L'A P P E L   A   L'E V A S I O N

par Maud Pace


Nous prenons la foudre, je ne vous dirais pas comment, car nous-mêmes nous ne savons pas.

Je prends des photographies de moments en fuite, pour demain aussi, parce que je ne veux pas oublier ce qui est beau.

Prendre le geste à graver à la main, faire une avancée dans le réel à l'oeil, pour une image qui lorsqu'elle n'est plus sous nos yeux, se prolonge et nous emmène au-delà de ce qu'on ne veut pas, de ce qu'on ne voulait pas.

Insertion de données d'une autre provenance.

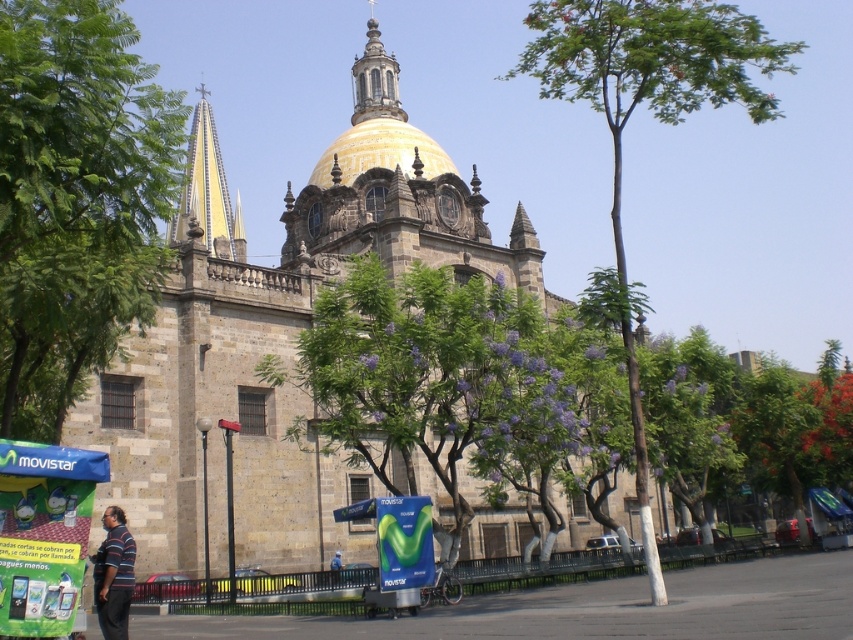 Question: Does stone church at center appear on the left side of gold/golden dome at center?

Choices:
 (A) no
 (B) yes

Answer: (A)

Question: Which point appears closest to the camera in this image?

Choices:
 (A) (39, 237)
 (B) (334, 560)

Answer: (A)

Question: From the image, what is the correct spatial relationship of green leafy tree at center in relation to yellow striped stone spire at upper left?

Choices:
 (A) left
 (B) right

Answer: (B)

Question: Can you confirm if green leafy tree at left is positioned above green leafy tree at center?

Choices:
 (A) yes
 (B) no

Answer: (B)

Question: Which point is farther to the camera?

Choices:
 (A) (358, 106)
 (B) (335, 561)
 (C) (184, 205)

Answer: (C)

Question: Which point appears farthest from the camera in this image?

Choices:
 (A) (383, 64)
 (B) (113, 509)
 (C) (10, 378)

Answer: (A) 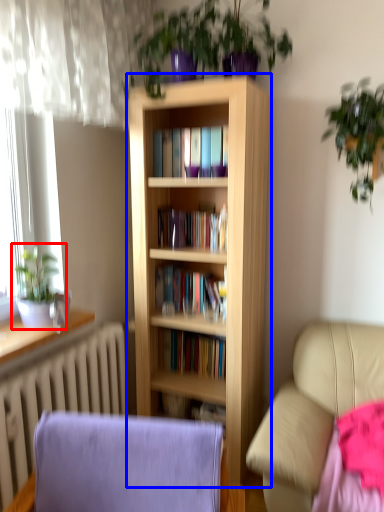 Question: Which point is further to the camera, houseplant (highlighted by a red box) or bookcase (highlighted by a blue box)?

Choices:
 (A) houseplant
 (B) bookcase

Answer: (B) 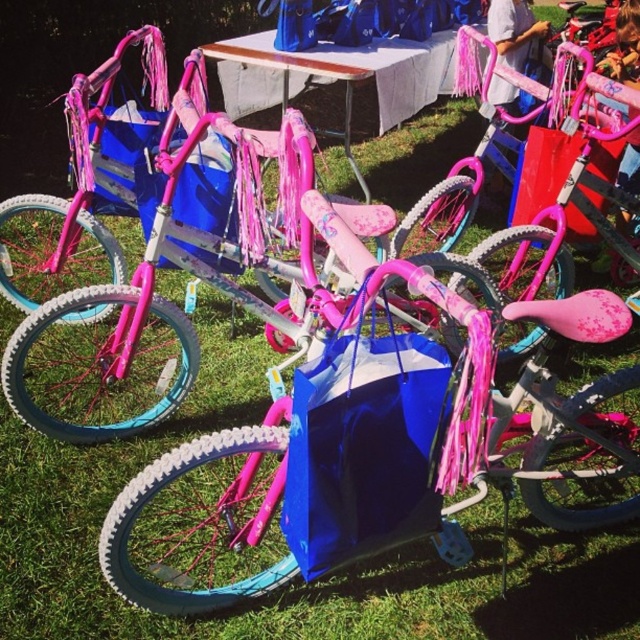 Question: Which object is farther from the camera taking this photo?

Choices:
 (A) white plastic picnic table at center
 (B) blue glossy bag at center

Answer: (A)

Question: Can you confirm if blue glossy bag at center is smaller than white plastic picnic table at center?

Choices:
 (A) no
 (B) yes

Answer: (B)

Question: Which point is farther from the camera taking this photo?

Choices:
 (A) (584, 339)
 (B) (246, 100)

Answer: (B)

Question: Observing the image, what is the correct spatial positioning of blue glossy bag at center in reference to white plastic picnic table at center?

Choices:
 (A) left
 (B) right

Answer: (B)

Question: Does blue glossy bag at center appear over white plastic picnic table at center?

Choices:
 (A) yes
 (B) no

Answer: (B) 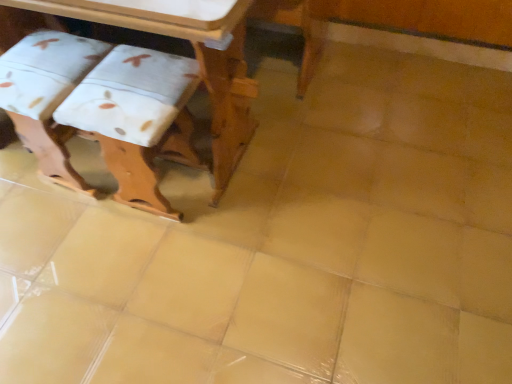 Question: Is white fabric step stool at lower left, arranged as the 2th step stool when viewed from the right, oriented towards wooden table at upper left?

Choices:
 (A) yes
 (B) no

Answer: (A)

Question: From the image's perspective, is white fabric step stool at lower left, marked as the 1th step stool in a left-to-right arrangement, located beneath wooden table at upper left?

Choices:
 (A) yes
 (B) no

Answer: (A)

Question: Is white fabric step stool at lower left, marked as the 1th step stool in a left-to-right arrangement, outside wooden table at upper left?

Choices:
 (A) yes
 (B) no

Answer: (B)

Question: Is white fabric step stool at lower left, marked as the 1th step stool in a left-to-right arrangement, further to camera compared to wooden table at upper left?

Choices:
 (A) yes
 (B) no

Answer: (A)

Question: Is white fabric step stool at lower left, arranged as the 2th step stool when viewed from the right, closer to the viewer compared to wooden table at upper left?

Choices:
 (A) no
 (B) yes

Answer: (A)

Question: Is white fabric step stool at lower left, arranged as the 2th step stool when viewed from the right, bigger than wooden table at upper left?

Choices:
 (A) no
 (B) yes

Answer: (A)

Question: From a real-world perspective, is white fabric step stool at left, which is counted as the second step stool, starting from the left, physically above wooden table at upper left?

Choices:
 (A) no
 (B) yes

Answer: (A)

Question: Can you confirm if white fabric step stool at left, arranged as the 1th step stool when viewed from the right, is thinner than wooden table at upper left?

Choices:
 (A) yes
 (B) no

Answer: (A)

Question: Is white fabric step stool at left, which is counted as the second step stool, starting from the left, positioned before wooden table at upper left?

Choices:
 (A) no
 (B) yes

Answer: (A)

Question: Is wooden table at upper left surrounded by white fabric step stool at left, arranged as the 1th step stool when viewed from the right?

Choices:
 (A) yes
 (B) no

Answer: (B)

Question: Is white fabric step stool at left, which is counted as the second step stool, starting from the left, bigger than wooden table at upper left?

Choices:
 (A) yes
 (B) no

Answer: (B)

Question: From a real-world perspective, is white fabric step stool at left, which is counted as the second step stool, starting from the left, located beneath wooden table at upper left?

Choices:
 (A) no
 (B) yes

Answer: (B)

Question: From the image's perspective, does white fabric step stool at lower left, arranged as the 2th step stool when viewed from the right, appear higher than white fabric step stool at left, which is counted as the second step stool, starting from the left?

Choices:
 (A) yes
 (B) no

Answer: (A) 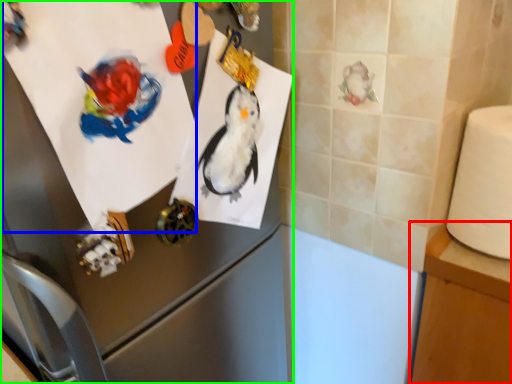 Question: Considering the real-world distances, which object is closest to table (highlighted by a red box)? paper (highlighted by a blue box) or appliance (highlighted by a green box).

Choices:
 (A) paper
 (B) appliance

Answer: (B) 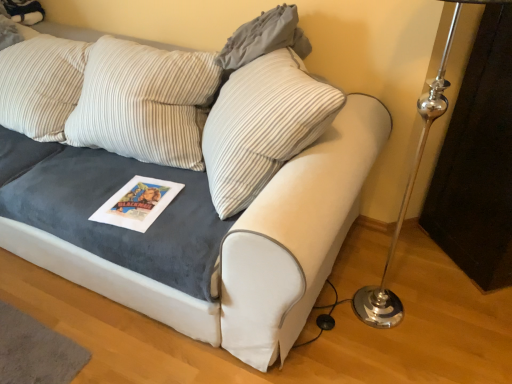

Cette image disparue de la quintessence de la lumière, réapparue dans tout le brasier que je voudrais inscrire indélébile sur le filigrane des jours, de tous les jours, vivre, le constamment du cœur en plein soleil.

J'ai longtemps attendu l'indisponible vent, l'éclair jusque dans la gorge, la photographie de ton air qui m'envelopperait, ton esprit dans l'objectif, ton baiser à prendre, à rendre l'aura, la photographie de toutes nos nuits, de toutes nos vies idéales pour après notre cœur de sang.

Apprendre les trous d'air qui font bifurquer tes routes, atteindre l'unique échappée et ne plus nous quitter des yeux.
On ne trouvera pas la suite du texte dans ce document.